L'histoire de deux enfants-soldats en fuite et celle d'une infirmière qui témoigne. Une pièce pour tous, dès 14 ans. De Suzanne Lebeau, mise en scène de Roland Mahauden.  Avec : Aïssatou Diop, Olga Tshiyuka-Tshibi, Angel Uwamahoro

 

 

Le cahier ou la kalachnikov

Quel que soit l’âge où leurs yeux se fermeront pour la dernière fois, ils resteront désorientés et perdus, ces enfants volés par des barbares, ces enfants dont on a volé le corps et parfois l’âme. Que peuvent  en effet faire  les enfants-soldats que l’on a  traqués, drogués, et à qui on n’a appris qu’à tuer, brûler et piller, …lorsqu’enfin leur pays accède enfin à la paix ? Ils n’ont ni éducation, ni moyens de subsistance. Aucun avenir. Quelle école les sauvera de la prison ? La question est grave et choquante.

 

Elikia, arrachée à 12 ans  à sa famille et à son village est l’un de ceux-ci. Mais vivre avec les rebelles ses nouveaux frères assoiffés  de sang et de diamants, constitue un perpétuel danger de mort. Quitter le groupe maudit l’est tout autant. Comment garder sa dignité, elle qui est née enfant libre ? « La tête haute chez les rebelles, c’était la mort.» Seule l’obéissance maintenait en vie.  Mais Elikia décide quand même de sauver son âme et fuit avec une compagne d’infortune plus jeune qu’elle,  qu’elle force brutalement à la suivre. « Toute seule, j’ai trop peur ! » Elle est convaincue que « si le fusil tue le corps de celui qui a peur, il tue aussi l’âme de celui qui le porte ».  

 

Un an d’errance dans une forêt tropicale hostile,  avec pour tout bagage, une gourde, sa kalachnikov reçue en cadeau de mariage de son époux, le chef des rebelles, et la fragile Josepha. Sans son arme Elikia se sentait «  comme un oiseau fragile avec le bruit des os qui craquent. »  Elles ont 14 et 10 ans. La nuit elles marchent sans la moindre indication d’orientation, le jour elles se cachent des militaires et des rebelles. « Elikia, mais comment reconnais-tu l’ennemi ? » demande Josepha de sa voix douce. Réponse : « il n’y a pas de bons, rien que des méchants ! » Elle met militaires et rebelles sur le même rang.  Assoiffés de pouvoir et de cupidité.

 

Elles ne parlent pas le même dialecte mais se comprennent. La grande protège la petite et des sentiments humains refont surface.
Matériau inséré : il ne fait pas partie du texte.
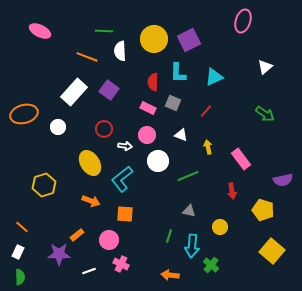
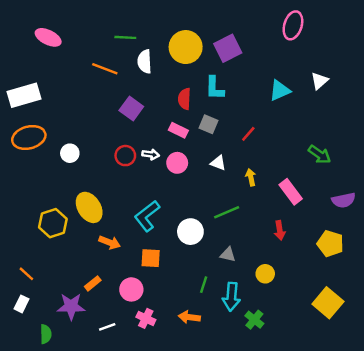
cyan triangle: (214, 77) -> (280, 90), moved
white rectangle: (74, 92) -> (24, 95), moved, turned 32
green arrow: (265, 114) -> (319, 154), moved
white arrow: (125, 146) -> (151, 154), moved
white circle: (158, 161) -> (190, 232), moved
yellow ellipse: (90, 163) -> (89, 207), moved
purple semicircle: (283, 180) -> (344, 200), moved
yellow pentagon: (263, 210) -> (330, 244), moved
orange arrow: (170, 275) -> (189, 317), moved
green semicircle: (20, 277) -> (46, 334), moved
Plus la petite est épuisée par la faim, la soif,  la marche forcée vers la mer, plus la grande sent battre en elle un cœur de grande sœur, jusqu’à lui proposer ses bottes. «  La mer ? Je ne sais pas où elle est, je l’imagine. Je ne connais pas le chemin, mais j’en suis sûre » dit Elikia pour consoler Josepha exténuée.

 

Après avoir enfin rejoint l’hôpital de Kena, tout ceci sera consigné par Elikia dans un cahier, que l’infirmière Angelina lui donnera après maintes tractations en échange du talisman mortifère de  la kalachnikov. Angelina raconte avec tendresse : « Elle ne parlait que quand son monologue intérieur débordait. » Elikia écrira  donc « car les mots de bouche sont trop près de la haine et de la vengeance. »  Elikia souhaite livrer un témoignage juste de cette réalité insoutenable, un témoignage qui interrompe la chaîne de violence dans laquelle elle a été entraînée. Un texte fort, souple, cru, intense. La jeune adolescente ne pourra pas se présenter devant la commission d’examen. Le cahier ne sera pas pris en compte, car écrit de la main d’un enfant.

 

L’enfant et le cahier glisseront dans l’oubli, à moins que vous n’écoutiez avec votre cœur cette petite voix duelle et solidaire, que vous ne soyez touchés par leur espoir démentiel, et que vous ne décidiez de dénoncer l’insoutenable. Changer l’avenir de milliers d’enfants comme elles. Comme eux.

Trois comédiennes généreuses,  craquantes de soif de vivre, de compassion et de colère justifiée investissent à fond  l’admirable texte de Suzanne Lebeau  sur les planches du Poche : Aïssatou Diop (l’infirmière), Olga Tshiyuka-Tshibi, Angel Uwamahoro.  Voici un début de saison  fracassant, qui fait ouvrir grand les yeux, les oreilles et le cœur. Le rôle essentiel du théâtre.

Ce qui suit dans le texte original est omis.